StromTrooper banner

1 - 12 of 12 Posts

·
Registered
Joined
·
325 Posts
Discussion Starter #1
Hi folks, despite several Google searches I can't find this how to tutorial for my 2014 Vee.

I hope you can point me in the right direction.

Thanks!
 

·
Premium Member
Joined
·
4,218 Posts
It is really a simple procedure.

- Bike on center stand
- Remove front sprocket cover
- Fit a socket onto a breaker bar and put it on the front sprocket bolt, bar facing forwards
- Climb on bike, right foot on rear brake, left foot on breaker bar, push down until bolt loosens
- Loosen rear axle bolt and loosen the chain adjusting bolts on either side of swing arm to let the chain go slack
- Remove front sprocket bolt and washer, then slip chain off sprocket.
- Remove sprocket and replace.
- Put chain back on front sprocket
- Tighten the chain from swingarm adjustment bolts, keep it loose for now
- Front sprocket bolt needs red loctite, put washer and bolt on front sprocket
- Use torque wrench when tightening, same procedure as removal, climb on bike, right foot on brake, torque wrench on bolt with arm forward, reach down and pull UP on it until it clicks, do the click a few times. I have been using 83 ft/lbs
- Adjust chain to correct tension
- Front sprocket cover back on and your done.
 

·
Registered
Joined
·
233 Posts
It is really a simple procedure.

- Bike on center stand
- Remove front sprocket cover
- Fit a socket onto a breaker bar and put it on the front sprocket bolt, bar facing forwards
- Climb on bike, right foot on rear brake, left foot on breaker bar, push down until bolt loosens
- Loosen rear axle bolt and loosen the chain adjusting bolts on either side of swing arm to let the chain go slack
- Remove front sprocket bolt and washer, then slip chain off sprocket.
- Remove sprocket and replace.
- Put chain back on front sprocket
- Tighten the chain from swingarm adjustment bolts, keep it loose for now
- Front sprocket bolt needs red loctite, put washer and bolt on front sprocket
- Use torque wrench when tightening, same procedure as removal, climb on bike, right foot on brake, torque wrench on bolt with arm forward, reach down and pull UP on it until it clicks, do the click a few times. I have been using 83 ft/lbs
- Adjust chain to correct tension
- Front sprocket cover back on and your done.
Does Suzuki really call for RED loctite there?:bom_ears:

Sounds pretty permanent to me......

The weird thing is on the DR650 there are 3 short little 12 mm bolts that attach the sprocket to a cheap metal retaining plate and the sprocket basically floats on the spline aligning itself with the rear sprocket. It works fine, has never been reported to fail on DR websites and you can change it with a 1/4 inch socket on the side of the road in 15 minutes.

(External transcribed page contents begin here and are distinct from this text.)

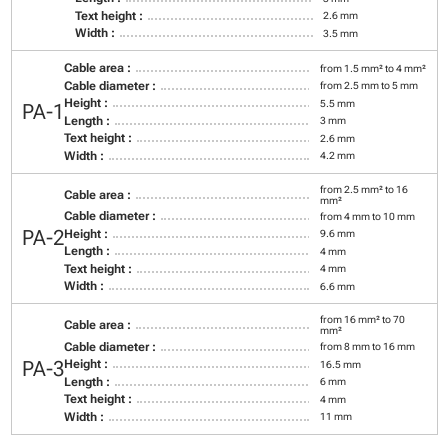
Text height :
2.6 mm
Width :
3.5 mm
Cable area :
from 1.5 mm² to 4 mm²
Cable diameter :
from 2.5 mm to 5 mm
Height :
5.5 mm
PA-1
Length :
3 mm
Text height :
2.6 mm
Width :
4.2 mm
from 2.5 mm² to 16
Cable area :
mm²
Cable diameter :
from 4 mm to 10 mm
PA-2
Height :
9.6 mm
Length :
4 mm
Text height :
4 mm
Width :
6.6 mm
from 16 mm² to 70
Cable area :
mm²
Cable diameter :
from 8 mm to 16 mm
PA-3
Height :
16.5 mm
Length :
6 mm
Text height :
4 mm
Width :
11 mm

I wonder why the Vstrom is such a heavy assembly (like many other 650's as well : KLR, BMW, ...?)?

...................shu

(just realized you're talking about the DL 1000 not the 650. Still I have the same questions.....shu)
 

·
Premium Member
Joined
·
4,218 Posts
The red loctite comes off with a breaker bar, no problems. The 650 has a flange that you bend over to keep the bolt from coming off, but the 1000 doesn't, so you need the Red stuff.
 

·
Registered
Joined
·
80 Posts
I am a red seal millwright and automotive mechanic and any red loctite I have used u will not break it loose without heat. If u do usually threads are wrecked or something bad happens. I can see using blue and cleaning threads of grease so that the loctite will hold. At trade school it is taught that you need heat to loose red loctite. I would not use it.


Sent from my iPhone using Tapatalk
 

·
Premium Member
Joined
·
4,218 Posts
This is what the manual says to use

99000-32030 1303 THREADLOCK $5.03

This is 1303B

A description of this is

1303 - hi strength, infrequent removal

1322 - med strength stud & bearing

1342 - low strength, frequent removal

1360 - hi temp

Looks like Red to me? What do you think?
 

·
Registered
Joined
·
4,105 Posts
Looks like red. I used blue though. I changed 4 of them (about 20,000 miles each) and none loosened. Red can be a beatch to remove and require heat like mentioned.

Tricky part is getting the clutch slave off, watch the spacers on slave and ignore book and do not tie clutch handle down...instead use something to keep slave piston from easing out....like a socket taped over piston.

Search forum for step by step instructions.....ignore clutch handle tie down....YES, I said that twice.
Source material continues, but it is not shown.